Embora algumas campanhas — sobretudo de figuras progressistas, como foi o caso da campanha presidencial de Bernie Sander em 2016 — assentem em contributos modestos de muitas pessoas, cerca de 71% das contribuições são acima de 200 dólares dadas por apenas 0,42% da população. Os contributos financeiros são críticos. A corrida presidencial de 2016 custou 2,4 mil milhões de dólares. Tal não inclui o dinheiro gasto nas corridas para o Senado e a Casa dos Representantes, onde várias campanhas gastam mais de 40 milhões de dólares e 10 milhões de dólares, respectivamente. Em 2016, ao todo, entre campanhas presidenciais e para o Congresso de candidatos de ambos partidos, foram gastos mais de 6,5 mil milhões de dólares. Nas eleições intercalares de 2018, estima-se que o número possa atingir os 5,2 mil milhões de dólares.

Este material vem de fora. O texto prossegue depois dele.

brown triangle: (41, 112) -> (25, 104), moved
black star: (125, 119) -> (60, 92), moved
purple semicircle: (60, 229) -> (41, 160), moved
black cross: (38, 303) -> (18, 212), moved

«Alimentando o medo, atacando e criando inimigos, fingindo-se adversários do poder político estabelecido, candidatos conservadores, de extrema-direita, «populistas», xenófobos, racistas, misóginos, fascistas têm assumido posições de poder»

 

Com eleições tão caras, ser rico pode ser crítico para iniciar uma campanha. Cerca de metade dos membros do Congresso são milionários. Entre 2007 e 2013, enquanto a riqueza média das famílias estado-unidenses diminuiu um terço, a riqueza média de um membro do Senado subiu de 2,3 para 2,8 milhões de dólares. Um trabalhador raramente terá o tempo e o dinheiro necessários para uma campanha. Ao nível nacional, os trabalhadores assalariados constituem apenas 4% dos candidatos de ambos partidos.

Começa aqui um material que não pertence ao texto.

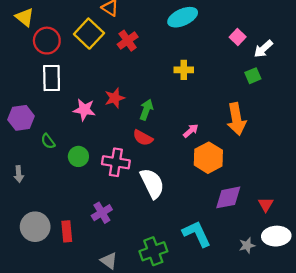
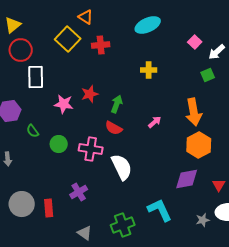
yellow triangle: (25, 17) -> (13, 25), turned 42
red circle: (47, 41) -> (21, 50), moved
red cross: (128, 41) -> (101, 45), turned 30
orange hexagon: (208, 158) -> (199, 145), moved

Não é portanto surpreendente que o cidadão médio tenha um efeito negligenciável nas políticas do país. Um estudo de 2014 estimou que as «elites económicas», correspondendo aos 10% mais ricos e representando interesses comerciais, têm uma influência política 15% superior ao cidadão médio, e concluiu que os resultados apoiam um retrato dos EUA como um sistema Dominado pelas Elites Económicas, uma oligarquia.

As forças conservadoras têm conseguido tirar proveito do ambiente criado pela desigualdade e a percepção (fundamentada) de falta de poder político. Alimentando o medo, atacando e criando inimigos, fingindo-se adversários do poder político estabelecido, candidatos conservadores, de extrema-direita, «populistas», xenófobos, racistas, misóginos, fascistas têm assumido posições de poder, fazendo uso da mentira e da propaganda. Cabe às forças de esquerda, progressistas, da paz e da solidariedade unirem-se, resistirem, combaterem e conquistarem o poder.